Transcribed page contents
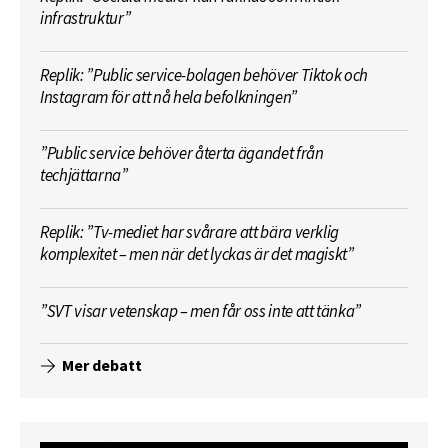
infrastruktur”
Replik: ”Public service-bolagen behöver Tiktok och
Instagram för att nå hela befolkningen”
”Public service behöver återta ägandet från
techjättarna”
Replik: ”Tv-mediet har svårare att bära verklig
komplexitet – men när det lyckas är det magiskt”
”SVT visar vetenskap – men får oss inte att tänka”
Mer debatt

ASSIGNED TASK
Each record, word for word, should be printed again without its pictures.

TASK RESPONSE
infrastruktur”
Replik: ”Public service-bolagen behöver Tiktok och
Instagram för att nå hela befolkningen”
”Public service behöver återta ägandet från
techjättarna”
Replik: ”Tv-mediet har svårare att bära verklig
komplexitet – men när det lyckas är det magiskt”
”SVT visar vetenskap – men får oss inte att tänka”
Mer debatt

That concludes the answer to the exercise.